Le long chemin menant à l’établissement de banques au Nunavut remonte à 2000, lorsque la société Atuqtuarvik Corp. a été créée pour assurer « la participation directe des Inuits aux principaux débouchés économiques du Nunavut ».
Atuqtuarvik investit dans la Banque des Premières Nations du Canada (FNBC), qui possède une succursale à service complet à Iqaluit et un service de base dans cinq autres collectivités du Nunavut. Ces centres de services se trouvent dans les magasins de l’actionnaire de la FNBC, Arctic Co-operatives Ltd., connue dans le territoire sous le nom de « Co-op », qui gère des magasins de détail et des épiceries.
« Dans de nombreuses collectivités du Nunavut, c’est le seul magasin », dit Anderson.
Le concurrent de la coopérative, The North West Company, est également un épicier et un détaillant, où les gens peuvent utiliser leurs propres cartes de débit prépayées, guichets automatiques et service d’encaissement de chèques.
Les cartes de débit prépayées, comme les cartes-cadeaux rechargeables, sont une alternative courante aux espèces au Nunavut. La carte prépayée de la North West Company a des frais mensuels fixes de 4,95 $. Il y a aussi des frais pour le rechargement, le transfert et le retrait de fonds. La carte récemment abandonnée d’Arctic Co-operative imposait des frais similaires.
Pourquoi ne pas compter uniquement sur l’argent liquide ?
Aqiatusuk dit que l’argent liquide semble être une denrée en voie de disparition à Resolute Bay. De nombreuses personnes proposent des solutions de contournement alambiquées pour payer des biens et des services.
Elle dit que si elle veut acheter des marchandises à quelqu’un sans compte bancaire, elle ne peut pas lui envoyer de transfert d’argent électronique, ou EMT.
« Il n’y a pas d’argent liquide dans le magasin … alors vous échangez un EMT contre de l’argent (d’une tierce personne), vous pouvez donc me donner cet argent », dit-elle.
« Les gens qui n’ont pas de banque dépendent de ceux qui en ont. »
Un autre problème est celui des adresses. Certaines banques ne reconnaissent pas que de nombreuses adresses du Nunavut n’ont pas de nom de rue. Certaines personnes, comme Aqiatusuk, font preuve de créativité.
« Nous en inventons juste un – comme 123 Polar Bear Street et ainsi de suite, numéro de boîte postale ou numéro de maison, puis fausse rue. »

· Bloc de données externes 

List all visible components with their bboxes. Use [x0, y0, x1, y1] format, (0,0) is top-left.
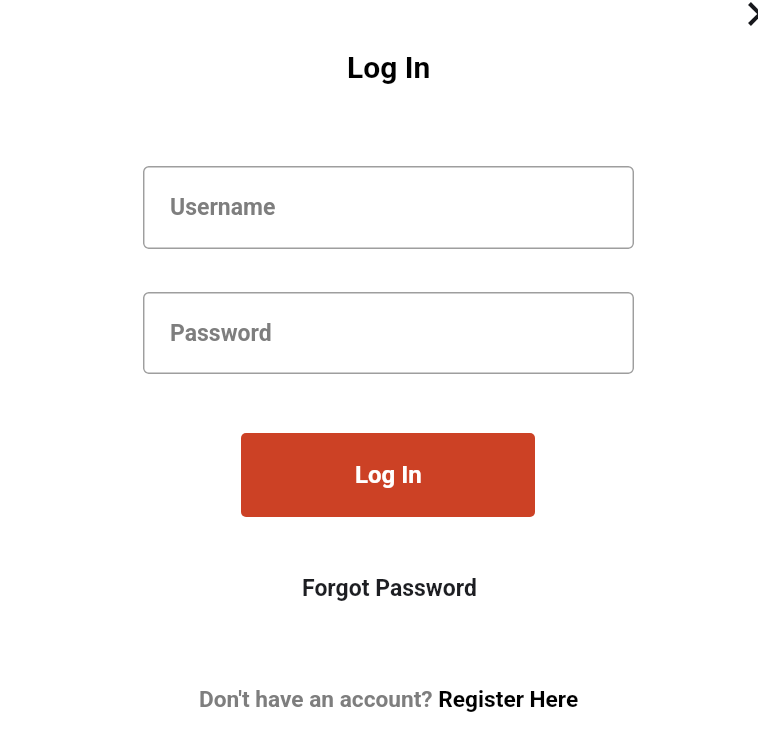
button[interactable]: Don't have an account? Register Here: [188, 680, 590, 718]
staticText: Forgot Password: [302, 575, 477, 602]
staticText: Log In: [355, 461, 422, 489]
button[interactable]: Next: [716, 0, 758, 38]
button[interactable]: Forgot Password: [291, 568, 487, 608]
staticText: Username: [170, 194, 276, 221]
button[interactable]: Password: [143, 292, 634, 374]
staticText: Log In: [347, 50, 431, 85]
button[interactable]: Log In: [241, 433, 535, 517]
button[interactable]: Username: [143, 166, 634, 249]
staticText: Don't have an account? Register Here: [199, 686, 579, 713]
staticText: Password: [170, 320, 272, 347]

Une déclaration de la CIBC indique qu’elle reconnaît qu’il existe un problème d’adresse pour les clients du Nunavut et qu’il existe des moyens pour eux de valider virtuellement leurs adresses. Cependant, cela peut prendre des semaines ou des mois pour recevoir des cartes de débit par la poste.

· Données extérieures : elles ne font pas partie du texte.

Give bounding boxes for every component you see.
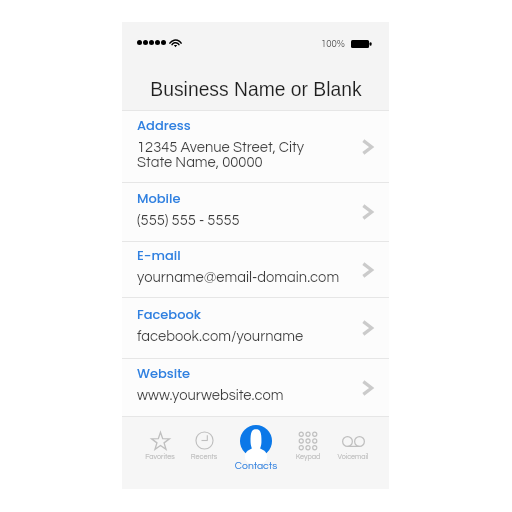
staticText: 12345 Avenue Street, City: [137, 140, 305, 155]
staticText: Favorites: [133, 453, 187, 460]
button[interactable]: E-mail: [122, 242, 389, 297]
staticText: Mobile: [137, 189, 181, 207]
staticText: www.yourwebsite.com: [137, 388, 284, 403]
button[interactable]: Mobile: [122, 183, 389, 241]
staticText: Keypad: [281, 453, 335, 460]
button[interactable]: Facebook: [122, 298, 389, 358]
staticText: Business Name or Blank: [150, 79, 362, 101]
button[interactable]: Recents: [177, 417, 231, 461]
staticText: Recents: [177, 453, 231, 460]
button[interactable]: Keypad: [281, 417, 335, 461]
button[interactable]: Voicemail: [326, 417, 380, 461]
staticText: Voicemail: [326, 453, 380, 460]
button[interactable]: Favorites: [133, 417, 187, 461]
staticText: Facebook: [137, 305, 201, 323]
staticText: facebook.com/yourname: [137, 329, 304, 344]
staticText: State Name, 00000: [137, 155, 263, 170]
staticText: Address: [137, 116, 191, 134]
staticText: E-mail: [137, 246, 181, 264]
staticText: Contacts: [229, 460, 283, 471]
button[interactable]: Contacts: [229, 417, 283, 473]
staticText: 100%: [321, 39, 345, 49]
staticText: (555) 555 - 5555: [137, 213, 240, 228]
staticText: yourname@email-domain.com: [137, 270, 340, 285]
staticText: Website: [137, 364, 191, 382]
button[interactable]: Address: [122, 111, 389, 182]
button[interactable]: Website: [122, 359, 389, 416]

La CIBC et la Banque Royale n’ont que des succursales à service complet à Iqaluit et à Rankin Inlet.
Susan Nichols, contrôleure générale du ministère des Finances du territoire, affirme que de 2018 à 2021, le gouvernement a mis à profit sa relation avec la Banque Royale pour ouvrir trois succursales de services de base à Arviat, Pangnirtung et Kinngait.
Elle dit que l’expansion des banques aux hameaux est une décision de l’industrie privée.

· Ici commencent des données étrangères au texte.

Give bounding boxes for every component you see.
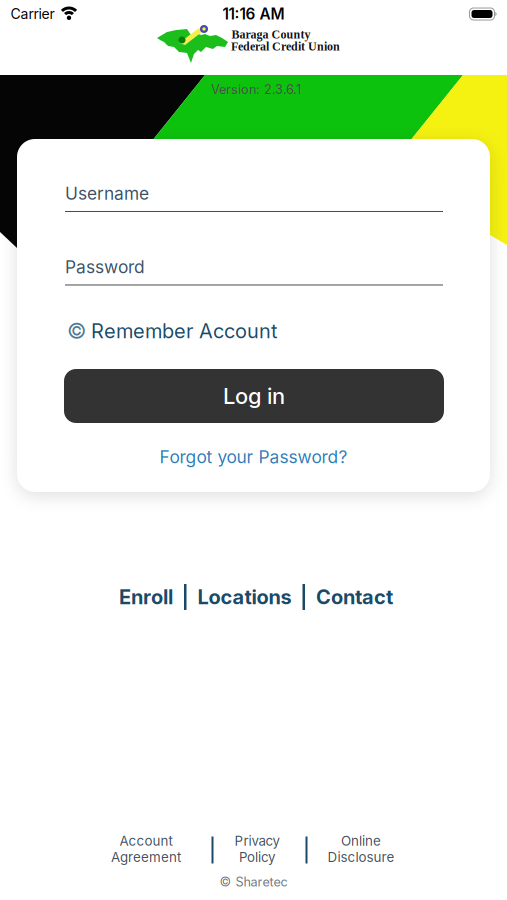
staticText: Policy [239,849,275,865]
staticText: Locations [198,585,292,609]
staticText: 11:16 AM [222,5,284,23]
staticText: Agreement [111,849,181,865]
staticText: © Sharetec [220,874,288,890]
staticText: © [67,318,86,344]
button[interactable]: Privacy [207,831,307,867]
button[interactable]: Forgot your Password? [160,446,348,468]
button[interactable]: Password [17,233,490,309]
staticText: Log in [223,383,285,409]
staticText: Account [120,833,172,849]
button[interactable]: © Sharetec [220,874,288,890]
button[interactable]: Log in [64,369,444,423]
button[interactable]: Online [311,831,411,867]
staticText: Privacy [234,833,280,849]
staticText: Online [341,833,381,849]
staticText: Contact [316,585,393,609]
button[interactable]: © [67,318,278,344]
button[interactable]: Account [96,831,196,867]
button[interactable]: Enroll [119,585,173,609]
staticText: Username [65,183,149,204]
staticText: Version: 2.3.6.1 [211,82,301,97]
button[interactable]: Locations [198,585,292,609]
staticText: Baraga County [232,28,310,41]
staticText: Federal Credit Union [231,40,340,53]
staticText: Password [65,256,145,278]
staticText: Enroll [119,585,173,609]
staticText: Carrier [10,6,54,22]
button[interactable]: Username [17,160,490,236]
staticText: Forgot your Password? [160,446,348,468]
button[interactable]: Contact [316,585,393,609]
staticText: Disclosure [328,849,394,865]
staticText: Remember Account [91,319,278,343]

Leigh Solomon, vice-président de la banque de détail à la FNBC, affirme que l’infrastructure est nécessaire.
Elle dit que les plans d’ouverture d’un nouveau centre bancaire FNBC à Taloyoak attendent l’installation d’un service Internet. Son absence est un obstacle courant dans le Nord. Et l’ouverture d’un centre bancaire à Igloolik a été retardée après l’incendie de sa coopérative en janvier 2021.
Anderson dit que le Nunavut a besoin de plus de diversité dans les produits financiers en général. « Je dis banque postale. Je dis développer les coopératives de crédit et développer les grandes banques. »
Les coopératives de crédit semblent particulièrement adaptées aux petites collectivités, suggère-t-il. « Leur objectif n’est pas de gagner de grosses sommes d’argent. L’idée, c’est de faire baisser les prix. »
Jusqu’en 1968, le Canada permettait à certains bureaux de poste de conserver et de remettre l’épargne des gens. Anderson indique que le Royaume-Uni, la France et d’autres pays européens ont des banques postales fonctionnelles.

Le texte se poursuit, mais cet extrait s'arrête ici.